The word came down from WeWork co-founder Miguel McKelvey, who announced via email that, “New research indicates that avoiding meat is one of the biggest things an individual can do to reduce their personal environmental impact, even more than switching to a hybrid car.”

Planetary Thinking and Ass-Backward Values

As a longtime vegetarian, I can’t argue with the fact that reducing or eliminating meat intake is good for the planet.
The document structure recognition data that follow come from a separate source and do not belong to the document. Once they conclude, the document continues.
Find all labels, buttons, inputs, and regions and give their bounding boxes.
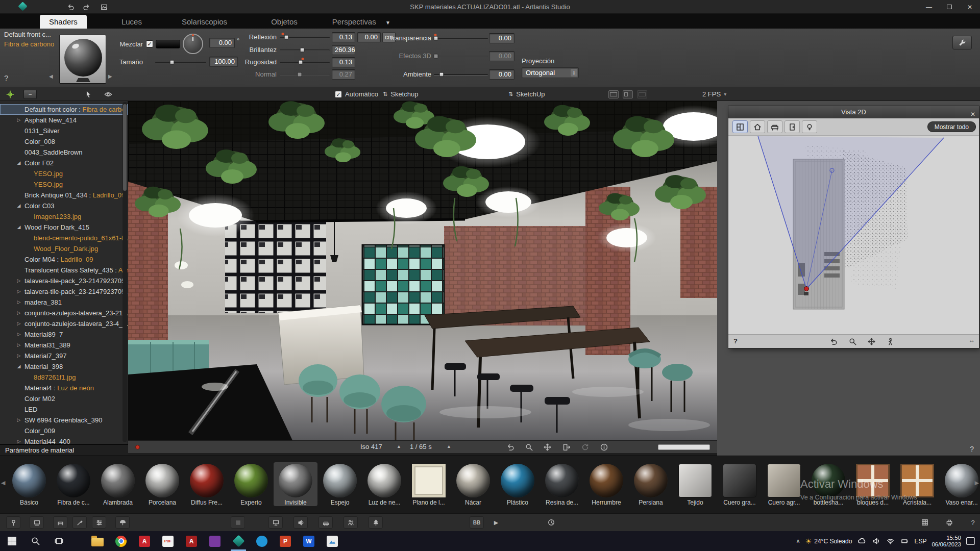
catalog-scroll-left-icon[interactable]: ◀: [1, 480, 5, 486]
maximize-button[interactable]: [939, 0, 960, 14]
catalog-item[interactable]: Herrumbre: [584, 462, 628, 506]
tab-solariscopios[interactable]: Solariscopios: [175, 15, 234, 29]
weather-widget[interactable]: ☀ 24°C Soleado: [805, 537, 852, 545]
task-view-button[interactable]: [47, 531, 70, 551]
reflexion-slider[interactable]: [280, 34, 330, 41]
catalog-item[interactable]: Experto: [229, 462, 273, 506]
collapse-arrow-icon[interactable]: ▷: [15, 340, 22, 350]
furniture-view-button[interactable]: [767, 120, 782, 133]
catalog-item[interactable]: Fibra de c...: [52, 462, 95, 506]
catalog-item[interactable]: Tejido: [673, 462, 717, 506]
tree-item[interactable]: Color_008: [0, 136, 128, 147]
collapse-arrow-icon[interactable]: ▷: [15, 350, 22, 361]
automatico-checkbox[interactable]: ✓: [335, 91, 342, 98]
catalog-item[interactable]: Resina de...: [540, 462, 584, 506]
add-material-icon[interactable]: [6, 87, 14, 101]
catalog-item[interactable]: Acristala...: [895, 462, 939, 506]
mezclar-color-swatch[interactable]: [156, 40, 180, 48]
vista2d-plan-view[interactable]: [728, 136, 979, 334]
tree-item[interactable]: ▷Material7_397: [0, 350, 128, 361]
tree-item[interactable]: ▷Material89_7: [0, 329, 128, 340]
vista2d-move-icon[interactable]: [866, 337, 876, 346]
collapse-arrow-icon[interactable]: ▷: [15, 436, 22, 444]
brush-icon[interactable]: [72, 516, 87, 529]
material-preview[interactable]: [59, 35, 106, 84]
fps-select[interactable]: 2 FPS ▾: [702, 87, 726, 101]
pin-icon[interactable]: [6, 516, 20, 529]
taskbar-app-acrobat[interactable]: A: [133, 531, 156, 551]
next-material-arrow-icon[interactable]: ▶: [108, 73, 112, 79]
tree-item[interactable]: ▷conjunto-azulejos-talavera_23-4_4...: [0, 318, 128, 329]
collapse-arrow-icon[interactable]: ▷: [15, 286, 22, 297]
expand-arrow-icon[interactable]: ◢: [15, 201, 22, 211]
tree-item[interactable]: ▷Material31_389: [0, 340, 128, 350]
workspace-help-icon[interactable]: ?: [970, 445, 974, 453]
perspectivas-dropdown-icon[interactable]: ▼: [385, 20, 390, 26]
start-button[interactable]: [0, 531, 23, 551]
collapse-arrow-icon[interactable]: ▷: [15, 297, 22, 308]
tree-item[interactable]: ▷talavera-tile-pack_23-2147923705...: [0, 276, 128, 286]
tree-item[interactable]: ▷conjunto-azulejos-talavera_23-214...: [0, 308, 128, 318]
transparencia-field[interactable]: 0.00: [489, 33, 514, 43]
exit-icon[interactable]: [561, 442, 571, 452]
tree-item[interactable]: 0043_SaddleBrown: [0, 147, 128, 158]
taskbar-clock[interactable]: 15:50 06/06/2023: [932, 535, 961, 548]
collapse-arrow-icon[interactable]: ▷: [15, 415, 22, 425]
vista2d-walk-icon[interactable]: [885, 337, 895, 346]
tree-item[interactable]: Wood_Floor_Dark.jpg: [0, 243, 128, 254]
engine-select-1[interactable]: ⇅ Sketchup: [383, 87, 418, 101]
vista-2d-panel[interactable]: Vista 2D ✕ Mostrar todo: [728, 106, 979, 348]
catalog-item[interactable]: Porcelana: [140, 462, 184, 506]
wifi-icon[interactable]: [886, 537, 895, 546]
expand-arrow-icon[interactable]: ◢: [15, 361, 22, 372]
elevation-view-button[interactable]: [750, 120, 765, 133]
taskbar-app-word[interactable]: W: [297, 531, 321, 551]
select-cursor-icon[interactable]: [85, 87, 92, 101]
clock-icon[interactable]: [544, 516, 558, 529]
help-icon[interactable]: ?: [4, 73, 8, 82]
info-icon[interactable]: [599, 442, 609, 452]
catalog-item[interactable]: Básico: [7, 462, 51, 506]
vehicle-icon[interactable]: [318, 516, 333, 529]
single-view-button[interactable]: [637, 87, 647, 101]
vista2d-help-icon[interactable]: ?: [733, 337, 738, 345]
onedrive-cloud-icon[interactable]: [857, 537, 866, 546]
taskbar-app-artlantis[interactable]: [227, 531, 250, 551]
catalog-item[interactable]: bloques d...: [851, 462, 895, 506]
tree-item[interactable]: YESO.jpg: [0, 179, 128, 190]
screen-icon[interactable]: [268, 516, 283, 529]
rotation-dial[interactable]: [183, 34, 203, 54]
media-help-icon[interactable]: ?: [966, 516, 980, 529]
plan-view-button[interactable]: [732, 120, 748, 133]
battery-icon[interactable]: [900, 537, 909, 546]
collapse-arrow-icon[interactable]: ▷: [15, 329, 22, 340]
printer-icon[interactable]: [942, 516, 957, 529]
frame-up-icon[interactable]: ▲: [447, 444, 451, 449]
brillantez-slider[interactable]: [280, 46, 330, 54]
tree-item[interactable]: ◢Color C03: [0, 201, 128, 211]
catalog-item[interactable]: Vaso enar...: [940, 462, 980, 506]
catalog-item[interactable]: Invisible: [274, 462, 317, 506]
people-icon[interactable]: [344, 516, 358, 529]
tab-shaders[interactable]: Shaders: [40, 15, 87, 29]
catalog-item[interactable]: Cuero agr...: [762, 462, 806, 506]
split-view-button[interactable]: [608, 87, 619, 101]
taskbar-app-powerpoint[interactable]: P: [274, 531, 297, 551]
catalog-scroll-right-icon[interactable]: ▶: [975, 480, 979, 486]
tree-item[interactable]: ◢Wood Floor Dark_415: [0, 222, 128, 233]
tree-item[interactable]: ▷Material44_400: [0, 436, 128, 444]
engine-select-2[interactable]: ⇅ SketchUp: [508, 87, 545, 101]
play-button[interactable]: ▶: [489, 516, 503, 529]
language-indicator[interactable]: ESP: [914, 538, 926, 545]
tamano-slider[interactable]: [155, 59, 206, 66]
speaker-icon[interactable]: [293, 516, 308, 529]
tree-item[interactable]: Color_009: [0, 425, 128, 436]
undo-view-icon[interactable]: [505, 442, 515, 452]
grid-view-icon[interactable]: [918, 516, 932, 529]
taskbar-app-pdf[interactable]: PDF: [156, 531, 180, 551]
tree-item[interactable]: 0131_Silver: [0, 126, 128, 136]
quad-view-button[interactable]: [623, 87, 633, 101]
pan-move-icon[interactable]: [542, 442, 552, 452]
tree-item[interactable]: YESO.jpg: [0, 168, 128, 179]
proyeccion-select[interactable]: Ortogonal ▲▼: [522, 67, 579, 78]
That being said, it strikes me as ass-backwards that a company that has aggressively poached members of other coworking spaces, sued to prevent any other workspaces from using “we” or “work” in their name, lured members with ridiculous offers of free membership and basically elevated predatory capitalism tactics in the workspace industry, is now some kind of social purpose company.

Oh So Uber

Yes, this is eco rather than social, and the company is making moves to reduce plastic, but what does that mean on the heels of horrendous practices and a really questionable cultural foundation? Does WeWork care really deeply about the planet but not its neighboring coworking spaces and communities?

It parallels how Uber is now rebranding itself as some great company, even though they’ve put countless cab drivers out of business, disregarded city transportation laws, and grown on what Bloomberg described as a “culture of dishonesty.”

A New Model?

What is this new model of destroying everything, shamelessly pushing forward to grow at all cost, then turning around and reinventing yourself as some kind of ethical, values-driven company?

I’m not down with it.

At all.

I’m interested in companies that weave social good and purpose into their DNA from day one.

This WeWork meat kerfuffle feels more like an attention grab than it does any kind of meaningful cultural shift.